Here's an example to chew on:
Tell me, you who desire to be under the law, do you not listen to the law? For it is written that Abraham had two sons, one by a slave woman and one by a free woman. But the son of the slave was born according to the flesh, while the son of the free woman was born through promise. Now this may be interpreted allegorically: these women are two covenants. One is from Mount Sinai, bearing children for slavery; she is Hagar. Now Hagar is Mount Sinai in Arabia; she corresponds to the present Jerusalem, for she is in slavery with her children. But the Jerusalem above is free, and she is our mother.—Galatians 4:21-26 (ESV)
Starting from Genesis, I can't see how to get to Galatians—the steps are just too tenuous. But Paul didn't start from Genesis and build the allegory from the ground up.

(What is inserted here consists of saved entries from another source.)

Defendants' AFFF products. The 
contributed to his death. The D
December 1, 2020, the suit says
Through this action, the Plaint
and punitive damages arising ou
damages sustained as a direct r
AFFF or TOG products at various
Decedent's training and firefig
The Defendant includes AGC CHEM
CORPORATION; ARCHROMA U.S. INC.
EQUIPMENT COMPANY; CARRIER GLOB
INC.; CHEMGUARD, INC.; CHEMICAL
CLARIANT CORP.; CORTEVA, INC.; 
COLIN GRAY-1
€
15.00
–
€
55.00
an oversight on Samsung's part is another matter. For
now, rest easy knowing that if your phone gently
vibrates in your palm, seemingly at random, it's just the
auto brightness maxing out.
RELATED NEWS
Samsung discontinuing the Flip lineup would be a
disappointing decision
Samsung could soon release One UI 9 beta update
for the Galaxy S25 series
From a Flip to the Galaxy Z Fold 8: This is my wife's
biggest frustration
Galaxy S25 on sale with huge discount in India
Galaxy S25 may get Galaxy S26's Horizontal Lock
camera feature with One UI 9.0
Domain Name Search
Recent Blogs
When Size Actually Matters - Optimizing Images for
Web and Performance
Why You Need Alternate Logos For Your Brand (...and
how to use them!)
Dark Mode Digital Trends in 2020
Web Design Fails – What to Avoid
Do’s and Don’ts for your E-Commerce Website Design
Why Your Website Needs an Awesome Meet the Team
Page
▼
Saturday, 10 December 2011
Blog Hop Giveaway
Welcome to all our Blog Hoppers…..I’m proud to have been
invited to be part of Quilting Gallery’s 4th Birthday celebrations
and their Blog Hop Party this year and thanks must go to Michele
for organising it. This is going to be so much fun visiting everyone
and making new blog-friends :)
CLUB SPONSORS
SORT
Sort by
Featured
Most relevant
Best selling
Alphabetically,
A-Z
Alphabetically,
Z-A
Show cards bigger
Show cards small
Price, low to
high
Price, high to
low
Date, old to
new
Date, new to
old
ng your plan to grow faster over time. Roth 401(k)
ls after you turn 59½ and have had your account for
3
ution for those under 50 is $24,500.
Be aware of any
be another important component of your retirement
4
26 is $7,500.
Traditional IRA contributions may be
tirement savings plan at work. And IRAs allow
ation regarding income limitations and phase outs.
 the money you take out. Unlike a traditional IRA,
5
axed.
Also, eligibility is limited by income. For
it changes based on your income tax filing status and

Rather, he reinterpreted the story within the framework he'd previously established. He is connecting several related concepts (slavery, the law, Mount Sinai, Roman control of Jerusalem, and Hagar) and contrasting them with paired concepts (freedom, grace, independent Jerusalem, Jerusalem above, and Sarah) in what he openly labels an allegory. If you grasp the framework he's using, it's not difficult to divide other paired concepts (Jacob and Esau, for instance) in the same way.

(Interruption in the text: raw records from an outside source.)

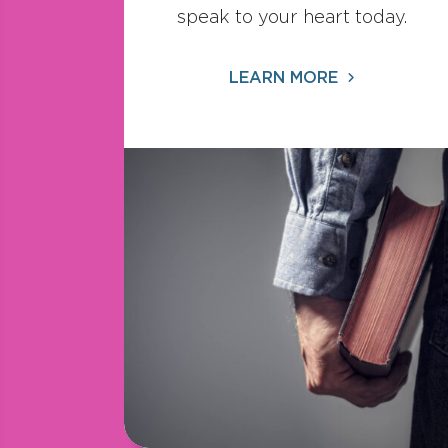
speak to your heart today.
LEARN MORE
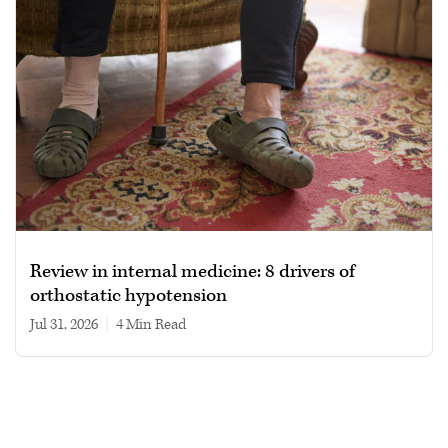
Review in internal medicine: 8 drivers of
orthostatic hypotension
Jul 31, 2026
|
4 min read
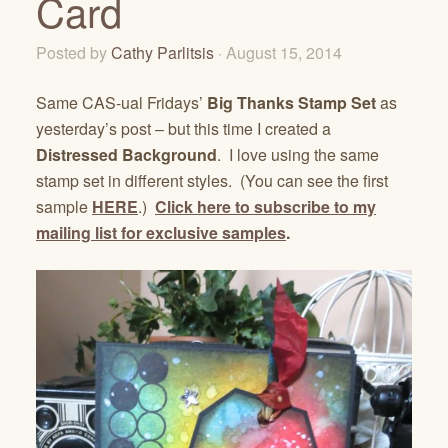
Card
Posted by
Cathy Parlitsis
· August 15, 2014
Same CAS-ual Fridays’
Big Thanks Stamp Set
as
yesterday’s post – but this time I created a
Distressed Background
. I love using the same
stamp set in different styles. (You can see the first
sample
HERE
.)
Click here to subscribe to my
mailing list for exclusive samples
.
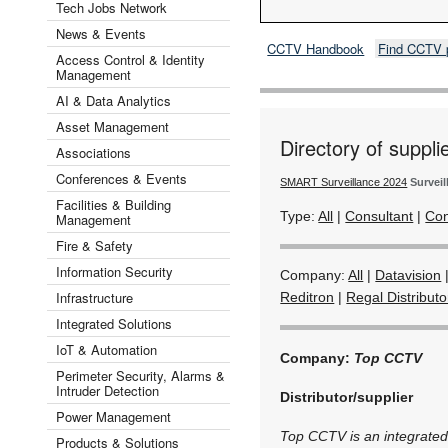
Tech Jobs Network
News & Events
CCTV Handbook
Find CCTV 
Access Control & Identity
Management
AI & Data Analytics
Asset Management
Directory of suppli
Associations
Conferences & Events
SMART Surveillance 2024
Surveil
Facilities & Building
Type:
All
|
Consultant
|
Con
Management
Fire & Safety
Information Security
Company:
All
|
Datavision
Infrastructure
Reditron
|
Regal Distributo
Integrated Solutions
IoT & Automation
Company:
Top CCTV
Perimeter Security, Alarms &
Intruder Detection
Distributor/supplier
Power Management
Top CCTV is an integrated s
Products & Solutions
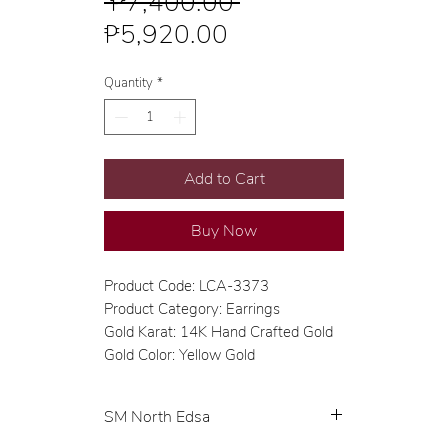
Regular
 ₱7,400.00 
Sale
Price
₱5,920.00
Price
Quantity
*
Add to Cart
Buy Now
Product Code: LCA-3373
Product Category: Earrings
Gold Karat: 14K Hand Crafted Gold
Gold Color: Yellow Gold
SM North Edsa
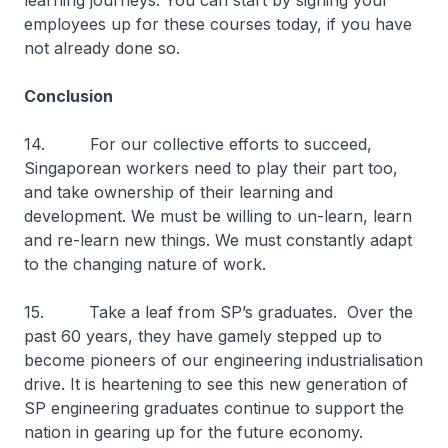
learning journeys. You can start by signing your
employees up for these courses today, if you have
not already done so.
Conclusion
14. For our collective efforts to succeed,
Singaporean workers need to play their part too,
and take ownership of their learning and
development. We must be willing to un-learn, learn
and re-learn new things. We must constantly adapt
to the changing nature of work.
15. Take a leaf from SP’s graduates. Over the
past 60 years, they have gamely stepped up to
become pioneers of our engineering industrialisation
drive. It is heartening to see this new generation of
SP engineering graduates continue to support the
nation in gearing up for the future economy.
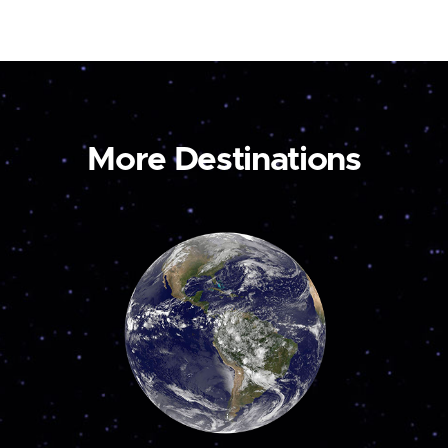
More Destinations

The place to stop the allegory is clear if you are working deductively rather than inductively. Sodom and Gomorrah, Jannes and Jambres, and David and Jonathan are familiar pairs, but it's not obvious how they would fit into Paul's framework. Further, there can be several, overlapping meanings to a particular passage, so if the allegory doesn't fit well, you don't need to force it; a different analogy might come along and fit better. Notice that Jerusalem appears on both sides of Paul's analogy!
Allegorical fit is a matter of degree; it isn't a Boolean value. Therefore, it is subject to the semantic slippery slope fallacy. The way to avoid the problem is to pick analogies that best fit your a priori hermeneutical framework.